В таком случае и вся история, особенно новейшая, – это тоже минное поле. На нем, правда, есть свои реперные точки, честно предупреждающие о рисках. Задачи правящей идеологии и исторической науки в таком случае прямо противоположны: первая стремится огородить их и ни в коем случае не дать к ним приблизиться, а вторая, история, посылает своих саперов-исследователей к тем колышкам. Историк или архивист старается осторожно к подползти к минам и, аккуратно отгребая землю и отсоединяя клеммы, обезвредить их и предотвратить взрыв. Как? Объективным анализом и спокойным, рассудительным изложением.
И всё-таки, как ни старался бравый сапер, но иной раз даже обезвреженная перед введением в исторический оборот мина взрывается, обжигая осколками окружающих, а вокруг летят комья скандальной или полемической грязи. Именно это и произошло с книгой Яна Томаса Гросса "Соседи", где он впервые на публику рассказал о трагедии 10 июля 1941 г. в Едвабне – маленьком городке на востоке Польши, уже оккупированном немцами, где местные жители-поляки в охотку начали избавляться от соседей-евреев.
"Восточные кресы" под Советами
Ах, какой же это всё-таки сильный географический вызов, риск, рок и несчастье – в очередной раз оказаться между Берлином и Москвой в час их взаимной приязни и на острие генштабовских стрелок этой так напоминающей шампур оси!
23 августа 1939 г. гитлеровская Германия и сталинский СССР заключили в Москве так называемый пакт Риббентропа-Молотова (см. стр. 40–41). Через неделю пакт переложился в акт: 1 сентября, "отвечая" на "инцидент в Гляйвице", Германия напала на Польшу c севера и с запада, а 17 сентября, с востока, в свой "освободительный поход" выступил и СССР.
28 сентября, не дожидаясь подавления последних очагов польского сопротивления (что произошло только в начале октября), камерады-агрессоры подписали в Москве новый договор – о дружбе и границе между СССР и Германией, – зафиксировавший успешное исполнение обоими солистами августовского либретто.

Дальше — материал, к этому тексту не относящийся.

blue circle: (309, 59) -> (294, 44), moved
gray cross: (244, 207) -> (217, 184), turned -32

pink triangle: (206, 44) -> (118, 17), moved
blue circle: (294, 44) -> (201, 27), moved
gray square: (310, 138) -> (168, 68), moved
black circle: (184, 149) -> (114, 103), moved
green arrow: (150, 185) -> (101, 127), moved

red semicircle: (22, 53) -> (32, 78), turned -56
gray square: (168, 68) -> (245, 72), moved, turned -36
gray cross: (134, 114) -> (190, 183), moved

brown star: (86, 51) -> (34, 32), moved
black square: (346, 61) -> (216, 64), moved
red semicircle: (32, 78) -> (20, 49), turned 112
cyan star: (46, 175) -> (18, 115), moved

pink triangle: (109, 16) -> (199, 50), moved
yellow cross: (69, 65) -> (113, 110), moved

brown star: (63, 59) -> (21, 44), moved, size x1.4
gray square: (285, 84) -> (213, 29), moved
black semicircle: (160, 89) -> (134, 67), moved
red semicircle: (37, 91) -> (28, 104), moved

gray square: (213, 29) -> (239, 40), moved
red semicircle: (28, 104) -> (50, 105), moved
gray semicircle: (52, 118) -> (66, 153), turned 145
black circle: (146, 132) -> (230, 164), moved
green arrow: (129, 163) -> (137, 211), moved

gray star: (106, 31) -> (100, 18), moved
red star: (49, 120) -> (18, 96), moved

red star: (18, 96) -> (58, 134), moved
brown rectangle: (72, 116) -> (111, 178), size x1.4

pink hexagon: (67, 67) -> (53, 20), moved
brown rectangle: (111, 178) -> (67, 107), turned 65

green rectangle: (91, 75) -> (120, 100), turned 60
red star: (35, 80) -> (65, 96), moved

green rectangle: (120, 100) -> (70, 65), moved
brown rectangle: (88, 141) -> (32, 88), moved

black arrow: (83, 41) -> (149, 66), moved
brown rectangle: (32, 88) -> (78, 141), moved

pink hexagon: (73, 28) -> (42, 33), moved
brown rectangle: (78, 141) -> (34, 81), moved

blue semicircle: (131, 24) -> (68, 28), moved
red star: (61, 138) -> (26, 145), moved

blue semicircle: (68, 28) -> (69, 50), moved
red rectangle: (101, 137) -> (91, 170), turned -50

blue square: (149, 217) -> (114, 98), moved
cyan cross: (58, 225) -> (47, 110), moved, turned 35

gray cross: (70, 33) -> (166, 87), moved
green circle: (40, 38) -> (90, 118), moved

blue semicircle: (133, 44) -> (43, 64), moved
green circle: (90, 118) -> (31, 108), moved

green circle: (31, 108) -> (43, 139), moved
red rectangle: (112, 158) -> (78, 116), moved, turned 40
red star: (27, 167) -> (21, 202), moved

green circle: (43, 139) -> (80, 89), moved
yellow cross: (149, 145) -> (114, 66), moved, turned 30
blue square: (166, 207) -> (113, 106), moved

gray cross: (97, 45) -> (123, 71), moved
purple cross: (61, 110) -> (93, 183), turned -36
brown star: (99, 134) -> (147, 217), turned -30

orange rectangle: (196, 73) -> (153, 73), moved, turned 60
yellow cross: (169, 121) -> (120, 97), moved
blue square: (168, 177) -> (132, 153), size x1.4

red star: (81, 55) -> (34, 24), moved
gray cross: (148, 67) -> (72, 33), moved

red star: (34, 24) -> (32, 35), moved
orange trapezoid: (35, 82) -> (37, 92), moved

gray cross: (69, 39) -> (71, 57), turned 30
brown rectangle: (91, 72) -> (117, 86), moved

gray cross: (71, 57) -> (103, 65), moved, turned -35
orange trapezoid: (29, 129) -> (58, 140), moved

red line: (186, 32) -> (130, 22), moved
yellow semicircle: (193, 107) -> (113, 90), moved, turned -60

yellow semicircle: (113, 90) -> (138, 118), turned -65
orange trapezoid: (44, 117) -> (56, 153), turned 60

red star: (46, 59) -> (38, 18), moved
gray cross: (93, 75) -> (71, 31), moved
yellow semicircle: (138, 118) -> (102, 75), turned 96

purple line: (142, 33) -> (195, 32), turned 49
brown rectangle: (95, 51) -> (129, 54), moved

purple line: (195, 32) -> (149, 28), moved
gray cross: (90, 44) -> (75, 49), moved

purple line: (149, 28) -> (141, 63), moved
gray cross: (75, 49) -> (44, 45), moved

Но с некоторыми поправками на боевые реалии, а именно: Германия, разогнавшись, прихватила Люблинское воеводство и восточную часть Варшавского и западную Белостокского, а СССР – так называемый Волковысский выступ на стыке Польши и Литвы. Мелочиться и устанавливать демаркационную линию, подгоняя ее под пакт, в основном, не стали (исключение – Белосток с окрестностями): Германия свою прыткость компенсировала отказом от притязаний на Литву, а СССР – свою – 7,5 млн долл. золотом. Очередной раздел Польши совершился!
Распорядились же захапанным так. Всё, что оккупировала Красная армия – так называемые "восточные кресы", – присоединили к СССР и распределили между союзными республиками – Украинской, Белорусской и еще только проектировавшейся Литовской.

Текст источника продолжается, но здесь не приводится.